Selain itu, ungkap SS, seluruh bukti sudah ia berikan kepada penyidik, ia juga sudah menjalani visum dan menjalani serangkaian tes psikologi langsung oleh psikolog di P2TP2A Jakarta, namun hingga sekarang jawaban penyidik masih sama seperti bulan-bulan lalu, "menunggu jadwal gelar perkara,”
Bagi remaja belia seperti dirinya, apa yang menimpanya adalah perkara besar yang membuat hidupnya tersiksa dan trauma, untuk itu ia berharap apara penegak hukum dapat bertindak dengan cepat. Remaja 17 tahun itu juga tidak sabar ingin segera kembali ke pondok pesantren untuk menimba ilmu.
“Saya juga ingin segera kembali ke pondok pesantren Pak Kapolri, ingin medoakan ayah saya yang sudah lama tiada, saya juga ingin mendoakan ibu saya biar dia bisa hidup senang. Perkara saya ini adalah perkara besar, saya tersiksa, saya sedih, saya trauma, Pak Kaplori, saya ingin segera bebas dari perkara ini.”
Sebagai korban kekerasan seksual, ia menyadari saat ini, keluarganya hancur seperti apa yang ia rasakan. Akibat kelakuan pria yang disebut SS sebagai kakek tua tidak beradab itu, SS juga merasa masa depannya buram. Bahkan, terkadang sebagai manusia biasa, ia ingin berontak dan melakukan hal-hal ekstrim terhadap pelaku dan orang-orang yang telah membantu pelaku, demi membalaskan rasa sakit hati dan penderitaan yang kini ia alami.
Di akhir suratnya kepada Kapolri, SS meminta dengan sangat agar Kapolri bisa menyegerakan proses hukum yang sudah ia laporkan ke Polda Metro Jaya. “Melalui surat ini saya berharap Bapak Kaplori bisa menghubungi penyidik menyegerakan kasus ini ditangani, memberikan kepastian hukum bagi saya dan keluarga,” ungkapnya dengan penuh harap.
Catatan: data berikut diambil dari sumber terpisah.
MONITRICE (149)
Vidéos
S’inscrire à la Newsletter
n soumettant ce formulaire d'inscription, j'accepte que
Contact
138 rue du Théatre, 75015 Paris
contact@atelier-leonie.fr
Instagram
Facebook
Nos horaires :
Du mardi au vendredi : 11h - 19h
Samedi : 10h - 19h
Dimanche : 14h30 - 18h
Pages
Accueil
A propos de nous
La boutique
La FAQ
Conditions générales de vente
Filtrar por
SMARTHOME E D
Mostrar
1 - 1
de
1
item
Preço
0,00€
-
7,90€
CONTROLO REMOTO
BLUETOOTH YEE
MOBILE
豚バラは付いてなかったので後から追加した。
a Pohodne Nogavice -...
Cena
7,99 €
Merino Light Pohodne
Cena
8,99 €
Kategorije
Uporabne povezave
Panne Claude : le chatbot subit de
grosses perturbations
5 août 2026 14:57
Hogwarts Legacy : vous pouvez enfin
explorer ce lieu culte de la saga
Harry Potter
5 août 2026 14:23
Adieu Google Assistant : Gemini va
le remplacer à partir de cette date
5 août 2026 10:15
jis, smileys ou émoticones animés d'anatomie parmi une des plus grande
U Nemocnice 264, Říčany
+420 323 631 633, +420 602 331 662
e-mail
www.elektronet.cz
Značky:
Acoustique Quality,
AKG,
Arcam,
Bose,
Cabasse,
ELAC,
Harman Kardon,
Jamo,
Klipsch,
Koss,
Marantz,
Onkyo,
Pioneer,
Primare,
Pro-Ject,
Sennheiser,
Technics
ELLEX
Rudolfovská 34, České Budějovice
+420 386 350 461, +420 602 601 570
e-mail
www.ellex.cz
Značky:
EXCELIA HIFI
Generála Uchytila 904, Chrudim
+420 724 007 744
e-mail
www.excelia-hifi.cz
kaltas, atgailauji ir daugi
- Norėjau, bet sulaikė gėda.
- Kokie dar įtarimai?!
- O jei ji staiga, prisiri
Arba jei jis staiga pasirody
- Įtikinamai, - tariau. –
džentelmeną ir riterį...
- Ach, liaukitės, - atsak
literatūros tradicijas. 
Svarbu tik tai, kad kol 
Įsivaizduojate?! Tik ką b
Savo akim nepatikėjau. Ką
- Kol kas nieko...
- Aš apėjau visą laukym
Diakui SS, penyekapan dan kekerasan seksual ia alami ketika dirinya bahkan belum genap berusia 17 tahun, terlapor mengatakan kepada SS bahwa SS mengidap penyakit bawaan jin jahat dan harus diobati, jika tidak maka korban tidak akan punya jodoh atau menikah. Namun, rupanya menurut SS semua itu hanya modus belaka, karena terlapor sejak hari itu terus memaksanya memenuhi nafsu bejatnya.
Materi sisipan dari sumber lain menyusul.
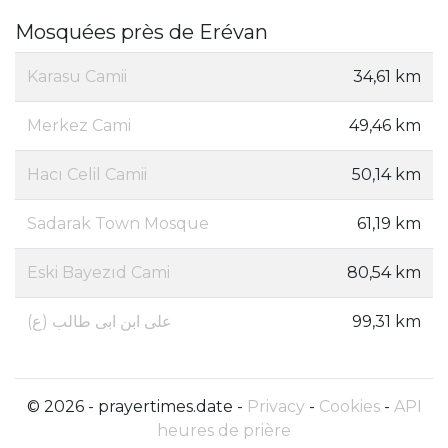
Mosquées près de Erévan
Karasu Camii
34,61 km
Merkez Cami
49,46 km
Hacı Celil Camii
50,14 km
Sadarak Town Mosque
61,19 km
Eski Bayezıd Cami
80,54 km
علی ابن ابی طالب (ع)
99,31 km
© 2026 - prayertimes.date -
Privacy
-
Cookies
-
API
heures de prière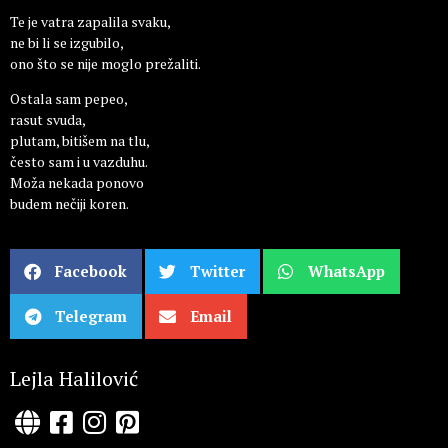
Te je vatra zapalila svaku,
ne bi li se izgubilo,
ono što se nije moglo prežaliti.
Ostala sam pepeo,
rasut svuda,
plutam, bitišem na tlu,
često sam i u vazduhu.
Moža nekada ponovo
budem nečiji koren.
Facebook
Twitter
WhatsApp
Telegram
Email
Lejla Halilović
Atas kejadian itu, SS berharap keadilan dapat ditegakkan dengan menyeret terlapor ke penjara.
SS juga tidak mengerti mengenai slogan yang akhir-akhir ini menjadi tren No viral No Justice pada era sosial media seperti sekarang, begitu juga dengan istilah hukum berlaku tumpul ke atas, tajam ke bawah, ia sama sekali tidak mengerti. Baginya, dengan berkirim surat ke Kapolri, ia hanya berharap agar pelaku segera dimintai pertanggungjawaban secara hukum dan ia segera bisa menjalani kehidupan dengan lebih tenang.
“Saya hanya ini melanjutkan kehidupan secara tenang dan pelaku dihukum atas tindakan bejatnya yang telah merusak kehidupan dan masa depan saya,” tegas gadis berkerudung yang kini dalam asuhan Wakil Ketua Baznas Provinsi Banten tersebut mencurahkan harapannya.